In recent years, recognition has grown that women’s exclusion from peace processes not only contravenes their right to participate in decisions that affect their lives, but that for a sustainable peace to take hold, women must take an equal role in shaping it. Women’s perspectives and experiences are critical to stability and inclusive governance. Post-conflict reconstruction also provides a chance to strengthen gender justice through the reform of laws, judicial systems and political processes.
UN Women's Approach
UN Women's work on peace and security builds to a great extent on two resolutions of the UN Security Council. In its groundbreaking resolution 1325 (2000), the Security Council for the first time specifically addressed the impact of war on women, stressing the importance of women’s inclusion in conflict resolution and their essential role in peacebuilding. In resolution 1820 (2008), the Security Council acknowledged that as a means of pursuing military or political ends, sexual violence is a security issue and therefore requires a security response. UN Women is committed to supporting the full implementation of UN Security Council resolutions 1325 and 1820.

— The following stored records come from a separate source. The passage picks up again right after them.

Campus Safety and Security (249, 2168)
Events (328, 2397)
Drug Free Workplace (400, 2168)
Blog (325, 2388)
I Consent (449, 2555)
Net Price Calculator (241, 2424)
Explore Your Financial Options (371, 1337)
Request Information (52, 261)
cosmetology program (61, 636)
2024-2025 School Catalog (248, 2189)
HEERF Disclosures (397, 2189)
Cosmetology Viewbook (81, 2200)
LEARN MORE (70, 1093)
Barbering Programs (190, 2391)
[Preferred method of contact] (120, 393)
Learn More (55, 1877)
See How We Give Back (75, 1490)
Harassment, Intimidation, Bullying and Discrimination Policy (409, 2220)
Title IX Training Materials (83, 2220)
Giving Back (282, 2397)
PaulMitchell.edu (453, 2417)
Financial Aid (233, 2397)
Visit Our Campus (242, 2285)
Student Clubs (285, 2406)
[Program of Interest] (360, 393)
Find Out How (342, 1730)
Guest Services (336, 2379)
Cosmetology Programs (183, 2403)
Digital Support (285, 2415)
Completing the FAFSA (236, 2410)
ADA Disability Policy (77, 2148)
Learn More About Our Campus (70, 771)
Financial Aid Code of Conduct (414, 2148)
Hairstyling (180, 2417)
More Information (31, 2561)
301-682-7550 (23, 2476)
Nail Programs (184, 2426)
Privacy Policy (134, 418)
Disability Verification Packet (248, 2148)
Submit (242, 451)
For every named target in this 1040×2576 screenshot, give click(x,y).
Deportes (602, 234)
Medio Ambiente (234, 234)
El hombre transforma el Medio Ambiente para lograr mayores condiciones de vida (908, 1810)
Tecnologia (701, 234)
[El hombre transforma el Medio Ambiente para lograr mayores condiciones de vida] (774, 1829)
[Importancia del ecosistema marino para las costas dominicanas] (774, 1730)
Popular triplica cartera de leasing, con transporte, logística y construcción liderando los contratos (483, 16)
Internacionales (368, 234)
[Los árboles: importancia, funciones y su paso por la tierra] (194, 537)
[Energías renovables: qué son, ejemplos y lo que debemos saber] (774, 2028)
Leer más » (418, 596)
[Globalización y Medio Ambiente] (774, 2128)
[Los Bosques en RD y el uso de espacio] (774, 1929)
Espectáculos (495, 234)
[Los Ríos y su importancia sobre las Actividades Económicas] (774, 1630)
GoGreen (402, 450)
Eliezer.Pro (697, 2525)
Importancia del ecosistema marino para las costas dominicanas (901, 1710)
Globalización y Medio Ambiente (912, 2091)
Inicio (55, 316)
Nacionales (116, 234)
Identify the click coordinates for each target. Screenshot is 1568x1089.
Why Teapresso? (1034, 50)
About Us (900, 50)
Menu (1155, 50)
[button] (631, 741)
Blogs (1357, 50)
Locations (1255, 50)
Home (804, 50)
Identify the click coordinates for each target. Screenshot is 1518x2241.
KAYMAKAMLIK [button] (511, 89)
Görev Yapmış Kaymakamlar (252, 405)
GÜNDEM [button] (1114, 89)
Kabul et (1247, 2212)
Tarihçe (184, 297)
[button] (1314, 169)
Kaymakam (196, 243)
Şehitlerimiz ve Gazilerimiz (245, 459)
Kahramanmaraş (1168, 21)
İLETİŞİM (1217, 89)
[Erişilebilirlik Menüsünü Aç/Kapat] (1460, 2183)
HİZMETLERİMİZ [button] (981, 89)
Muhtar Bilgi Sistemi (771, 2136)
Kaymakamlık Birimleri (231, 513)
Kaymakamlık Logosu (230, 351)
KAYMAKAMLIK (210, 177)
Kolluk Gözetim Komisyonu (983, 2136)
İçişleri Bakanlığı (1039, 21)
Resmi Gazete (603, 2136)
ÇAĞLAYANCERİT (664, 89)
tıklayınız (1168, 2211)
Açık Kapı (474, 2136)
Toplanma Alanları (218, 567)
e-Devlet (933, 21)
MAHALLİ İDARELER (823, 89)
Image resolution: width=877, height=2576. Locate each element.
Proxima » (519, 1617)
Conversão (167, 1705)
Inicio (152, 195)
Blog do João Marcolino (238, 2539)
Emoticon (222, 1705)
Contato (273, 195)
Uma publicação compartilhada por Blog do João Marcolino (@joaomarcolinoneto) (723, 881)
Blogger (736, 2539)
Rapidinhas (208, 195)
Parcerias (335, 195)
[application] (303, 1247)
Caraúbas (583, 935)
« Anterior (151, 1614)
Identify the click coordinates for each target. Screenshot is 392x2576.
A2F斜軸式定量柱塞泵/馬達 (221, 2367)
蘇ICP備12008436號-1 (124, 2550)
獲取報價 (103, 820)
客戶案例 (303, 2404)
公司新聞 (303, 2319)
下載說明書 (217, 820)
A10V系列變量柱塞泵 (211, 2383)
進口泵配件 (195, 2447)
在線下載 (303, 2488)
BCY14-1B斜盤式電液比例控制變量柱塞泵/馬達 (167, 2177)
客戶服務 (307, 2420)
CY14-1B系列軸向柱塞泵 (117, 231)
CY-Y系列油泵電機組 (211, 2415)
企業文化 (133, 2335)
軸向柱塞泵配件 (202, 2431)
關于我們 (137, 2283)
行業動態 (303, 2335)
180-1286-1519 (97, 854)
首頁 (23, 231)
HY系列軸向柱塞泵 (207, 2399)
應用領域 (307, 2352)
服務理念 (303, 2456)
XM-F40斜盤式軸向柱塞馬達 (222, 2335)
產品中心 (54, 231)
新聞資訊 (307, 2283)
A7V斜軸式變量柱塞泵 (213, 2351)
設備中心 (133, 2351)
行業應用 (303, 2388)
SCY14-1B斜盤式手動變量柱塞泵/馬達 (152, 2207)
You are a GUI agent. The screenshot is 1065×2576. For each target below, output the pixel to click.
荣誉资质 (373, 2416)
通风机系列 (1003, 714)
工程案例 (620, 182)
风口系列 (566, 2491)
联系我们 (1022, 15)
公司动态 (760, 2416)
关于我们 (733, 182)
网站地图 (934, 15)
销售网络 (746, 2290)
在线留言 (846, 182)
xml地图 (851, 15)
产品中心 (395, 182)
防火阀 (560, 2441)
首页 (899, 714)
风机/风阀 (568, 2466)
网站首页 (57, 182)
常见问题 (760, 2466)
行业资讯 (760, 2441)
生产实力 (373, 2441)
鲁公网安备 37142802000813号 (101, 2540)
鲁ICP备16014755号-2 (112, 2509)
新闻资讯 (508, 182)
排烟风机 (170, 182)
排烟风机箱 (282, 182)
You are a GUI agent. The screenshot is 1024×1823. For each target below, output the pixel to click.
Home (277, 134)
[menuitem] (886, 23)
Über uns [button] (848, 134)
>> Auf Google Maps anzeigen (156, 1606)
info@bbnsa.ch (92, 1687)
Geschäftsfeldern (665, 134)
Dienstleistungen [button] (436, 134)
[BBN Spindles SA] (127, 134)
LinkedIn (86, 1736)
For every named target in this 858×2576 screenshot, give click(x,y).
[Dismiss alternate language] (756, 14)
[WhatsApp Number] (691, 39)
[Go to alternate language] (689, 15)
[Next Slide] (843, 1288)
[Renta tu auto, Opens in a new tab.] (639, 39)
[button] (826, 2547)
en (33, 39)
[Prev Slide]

UN Women supports measures to end impunity for sexual and gender-based violence in conflict and to address a wider range of post-conflict gender justice, including truth-telling and reconciliation, as well as institutional reforms to ensure that police and other security services respond to women’s safety needs. UN Women's work on good governance in post-conflict contexts addresses long-term issues of building public sector accountability to women, emphasizing the need for women to take active roles in political and economic leadership and public administration.